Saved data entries
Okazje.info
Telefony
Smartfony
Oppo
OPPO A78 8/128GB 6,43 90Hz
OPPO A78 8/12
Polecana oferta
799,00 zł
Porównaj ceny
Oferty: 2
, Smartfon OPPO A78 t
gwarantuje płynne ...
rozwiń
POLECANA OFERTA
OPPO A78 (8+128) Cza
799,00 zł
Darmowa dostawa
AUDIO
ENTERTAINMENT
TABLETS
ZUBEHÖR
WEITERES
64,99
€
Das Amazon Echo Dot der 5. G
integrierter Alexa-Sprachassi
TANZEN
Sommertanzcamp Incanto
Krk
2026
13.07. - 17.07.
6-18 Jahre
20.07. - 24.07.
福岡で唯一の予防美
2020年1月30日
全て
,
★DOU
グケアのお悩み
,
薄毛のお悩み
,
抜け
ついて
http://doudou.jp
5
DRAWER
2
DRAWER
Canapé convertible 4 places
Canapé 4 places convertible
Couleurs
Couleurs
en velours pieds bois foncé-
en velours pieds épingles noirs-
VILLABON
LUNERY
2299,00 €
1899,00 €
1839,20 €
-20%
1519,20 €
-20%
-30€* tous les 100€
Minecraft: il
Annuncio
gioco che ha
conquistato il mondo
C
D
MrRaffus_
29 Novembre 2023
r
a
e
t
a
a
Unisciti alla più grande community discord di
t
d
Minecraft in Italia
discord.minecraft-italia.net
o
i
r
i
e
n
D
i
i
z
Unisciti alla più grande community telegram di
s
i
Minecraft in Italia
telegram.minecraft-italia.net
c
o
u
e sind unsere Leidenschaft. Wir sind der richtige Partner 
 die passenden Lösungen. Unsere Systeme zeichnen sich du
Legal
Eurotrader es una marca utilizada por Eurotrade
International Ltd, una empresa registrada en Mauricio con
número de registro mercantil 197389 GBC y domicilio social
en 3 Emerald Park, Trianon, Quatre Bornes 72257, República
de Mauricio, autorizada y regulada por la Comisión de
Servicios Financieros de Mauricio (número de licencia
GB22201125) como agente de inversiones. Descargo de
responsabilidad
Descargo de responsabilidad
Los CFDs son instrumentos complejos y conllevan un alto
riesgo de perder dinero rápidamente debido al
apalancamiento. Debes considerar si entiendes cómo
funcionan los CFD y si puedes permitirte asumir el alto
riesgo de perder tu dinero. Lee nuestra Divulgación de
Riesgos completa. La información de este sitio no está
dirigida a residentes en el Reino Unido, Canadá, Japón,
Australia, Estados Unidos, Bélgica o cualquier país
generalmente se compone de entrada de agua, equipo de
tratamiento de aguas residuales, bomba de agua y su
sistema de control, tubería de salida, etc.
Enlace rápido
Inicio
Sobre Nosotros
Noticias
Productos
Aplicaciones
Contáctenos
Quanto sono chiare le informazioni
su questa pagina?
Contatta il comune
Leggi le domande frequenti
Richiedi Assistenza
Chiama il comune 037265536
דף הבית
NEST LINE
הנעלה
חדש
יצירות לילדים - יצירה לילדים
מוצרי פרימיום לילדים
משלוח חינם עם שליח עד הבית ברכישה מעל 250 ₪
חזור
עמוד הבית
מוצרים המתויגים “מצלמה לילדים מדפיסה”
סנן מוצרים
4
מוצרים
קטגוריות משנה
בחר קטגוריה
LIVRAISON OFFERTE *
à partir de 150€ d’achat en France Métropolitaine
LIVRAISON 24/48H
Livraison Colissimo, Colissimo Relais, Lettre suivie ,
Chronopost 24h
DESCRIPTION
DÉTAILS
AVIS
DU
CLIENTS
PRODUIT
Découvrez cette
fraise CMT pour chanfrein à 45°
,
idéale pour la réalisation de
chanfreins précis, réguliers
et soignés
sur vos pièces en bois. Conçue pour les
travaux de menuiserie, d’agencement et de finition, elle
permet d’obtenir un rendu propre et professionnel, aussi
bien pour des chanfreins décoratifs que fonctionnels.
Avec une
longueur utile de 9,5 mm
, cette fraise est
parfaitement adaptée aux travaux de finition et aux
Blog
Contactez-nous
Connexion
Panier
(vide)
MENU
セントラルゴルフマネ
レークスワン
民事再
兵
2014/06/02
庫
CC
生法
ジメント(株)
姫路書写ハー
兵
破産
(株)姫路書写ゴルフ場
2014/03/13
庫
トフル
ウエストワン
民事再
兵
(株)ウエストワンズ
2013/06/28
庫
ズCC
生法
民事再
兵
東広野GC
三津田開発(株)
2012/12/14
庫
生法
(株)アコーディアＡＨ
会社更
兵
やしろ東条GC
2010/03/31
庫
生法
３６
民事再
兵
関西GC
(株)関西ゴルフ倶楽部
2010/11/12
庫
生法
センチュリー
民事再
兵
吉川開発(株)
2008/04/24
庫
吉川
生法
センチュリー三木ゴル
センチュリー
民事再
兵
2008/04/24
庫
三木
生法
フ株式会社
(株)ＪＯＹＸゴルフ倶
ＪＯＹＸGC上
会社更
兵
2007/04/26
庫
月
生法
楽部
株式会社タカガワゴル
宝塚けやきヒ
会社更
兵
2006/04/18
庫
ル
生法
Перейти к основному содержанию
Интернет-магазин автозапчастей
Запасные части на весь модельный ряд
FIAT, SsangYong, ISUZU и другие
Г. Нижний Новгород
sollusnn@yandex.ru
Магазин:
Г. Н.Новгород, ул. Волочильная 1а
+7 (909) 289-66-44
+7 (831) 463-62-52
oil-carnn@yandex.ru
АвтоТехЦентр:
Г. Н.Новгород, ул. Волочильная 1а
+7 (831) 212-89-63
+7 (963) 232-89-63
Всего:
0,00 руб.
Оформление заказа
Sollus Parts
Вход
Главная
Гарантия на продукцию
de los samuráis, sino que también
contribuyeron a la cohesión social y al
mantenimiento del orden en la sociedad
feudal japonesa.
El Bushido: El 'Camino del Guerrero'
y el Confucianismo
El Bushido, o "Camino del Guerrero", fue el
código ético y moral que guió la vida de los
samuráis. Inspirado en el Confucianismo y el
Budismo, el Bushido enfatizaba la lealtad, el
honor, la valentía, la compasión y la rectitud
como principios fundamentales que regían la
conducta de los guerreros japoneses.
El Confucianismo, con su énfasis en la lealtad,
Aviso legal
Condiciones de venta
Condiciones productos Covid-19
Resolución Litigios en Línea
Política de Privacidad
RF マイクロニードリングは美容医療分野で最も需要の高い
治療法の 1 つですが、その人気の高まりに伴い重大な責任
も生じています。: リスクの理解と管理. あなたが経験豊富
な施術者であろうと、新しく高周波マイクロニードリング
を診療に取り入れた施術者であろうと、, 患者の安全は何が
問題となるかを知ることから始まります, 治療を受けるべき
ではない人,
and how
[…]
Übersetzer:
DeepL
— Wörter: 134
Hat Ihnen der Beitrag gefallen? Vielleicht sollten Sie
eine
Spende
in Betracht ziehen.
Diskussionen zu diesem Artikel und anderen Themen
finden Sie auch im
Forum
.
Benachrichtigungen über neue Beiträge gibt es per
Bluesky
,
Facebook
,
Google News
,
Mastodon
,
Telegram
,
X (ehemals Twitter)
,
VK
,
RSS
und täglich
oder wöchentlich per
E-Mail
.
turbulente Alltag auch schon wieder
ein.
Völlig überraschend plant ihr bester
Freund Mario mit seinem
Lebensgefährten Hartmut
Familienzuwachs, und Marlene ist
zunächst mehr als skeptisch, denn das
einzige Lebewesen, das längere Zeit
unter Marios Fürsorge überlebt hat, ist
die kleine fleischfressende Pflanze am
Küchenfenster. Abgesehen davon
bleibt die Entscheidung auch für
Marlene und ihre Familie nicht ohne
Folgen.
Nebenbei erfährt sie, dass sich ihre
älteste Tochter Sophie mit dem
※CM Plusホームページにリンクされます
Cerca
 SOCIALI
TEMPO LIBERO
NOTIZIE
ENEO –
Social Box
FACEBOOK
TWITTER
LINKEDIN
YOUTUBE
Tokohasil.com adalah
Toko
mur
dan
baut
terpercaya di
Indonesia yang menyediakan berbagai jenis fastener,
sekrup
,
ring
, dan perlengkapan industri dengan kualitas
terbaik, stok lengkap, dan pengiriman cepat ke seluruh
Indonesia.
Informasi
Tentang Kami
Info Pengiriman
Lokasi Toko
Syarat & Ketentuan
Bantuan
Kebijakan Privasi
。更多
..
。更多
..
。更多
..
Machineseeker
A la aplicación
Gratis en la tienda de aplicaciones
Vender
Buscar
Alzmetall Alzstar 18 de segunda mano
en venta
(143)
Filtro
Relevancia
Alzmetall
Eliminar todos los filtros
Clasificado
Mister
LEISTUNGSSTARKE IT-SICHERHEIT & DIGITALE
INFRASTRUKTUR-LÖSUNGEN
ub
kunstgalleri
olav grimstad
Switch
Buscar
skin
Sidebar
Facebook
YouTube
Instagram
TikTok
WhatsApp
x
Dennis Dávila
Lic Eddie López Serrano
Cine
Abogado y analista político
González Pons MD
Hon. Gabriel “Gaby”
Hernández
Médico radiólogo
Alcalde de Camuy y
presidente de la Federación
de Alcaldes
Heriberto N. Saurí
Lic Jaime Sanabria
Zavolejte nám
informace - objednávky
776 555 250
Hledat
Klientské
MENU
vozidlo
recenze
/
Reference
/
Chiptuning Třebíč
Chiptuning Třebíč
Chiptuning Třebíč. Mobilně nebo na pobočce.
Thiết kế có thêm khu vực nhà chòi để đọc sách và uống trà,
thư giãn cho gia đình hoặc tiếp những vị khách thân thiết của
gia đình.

* [What you have to do]: Give back every line from the beginning of the records through the line holding "Eurotrader es una", exactly as it reads, and leave out the rest.

* [Task result]:
Okazje.info
Telefony
Smartfony
Oppo
OPPO A78 8/128GB 6,43 90Hz
OPPO A78 8/12
Polecana oferta
799,00 zł
Porównaj ceny
Oferty: 2
, Smartfon OPPO A78 t
gwarantuje płynne ...
rozwiń
POLECANA OFERTA
OPPO A78 (8+128) Cza
799,00 zł
Darmowa dostawa
AUDIO
ENTERTAINMENT
TABLETS
ZUBEHÖR
WEITERES
64,99
€
Das Amazon Echo Dot der 5. G
integrierter Alexa-Sprachassi
TANZEN
Sommertanzcamp Incanto
Krk
2026
13.07. - 17.07.
6-18 Jahre
20.07. - 24.07.
福岡で唯一の予防美
2020年1月30日
全て
,
★DOU
グケアのお悩み
,
薄毛のお悩み
,
抜け
ついて
http://doudou.jp
5
DRAWER
2
DRAWER
Canapé convertible 4 places
Canapé 4 places convertible
Couleurs
Couleurs
en velours pieds bois foncé-
en velours pieds épingles noirs-
VILLABON
LUNERY
2299,00 €
1899,00 €
1839,20 €
-20%
1519,20 €
-20%
-30€* tous les 100€
Minecraft: il
Annuncio
gioco che ha
conquistato il mondo
C
D
MrRaffus_
29 Novembre 2023
r
a
e
t
a
a
Unisciti alla più grande community discord di
t
d
Minecraft in Italia
discord.minecraft-italia.net
o
i
r
i
e
n
D
i
i
z
Unisciti alla più grande community telegram di
s
i
Minecraft in Italia
telegram.minecraft-italia.net
c
o
u
e sind unsere Leidenschaft. Wir sind der richtige Partner 
 die passenden Lösungen. Unsere Systeme zeichnen sich du
Legal
Eurotrader es una marca utilizada por Eurotrade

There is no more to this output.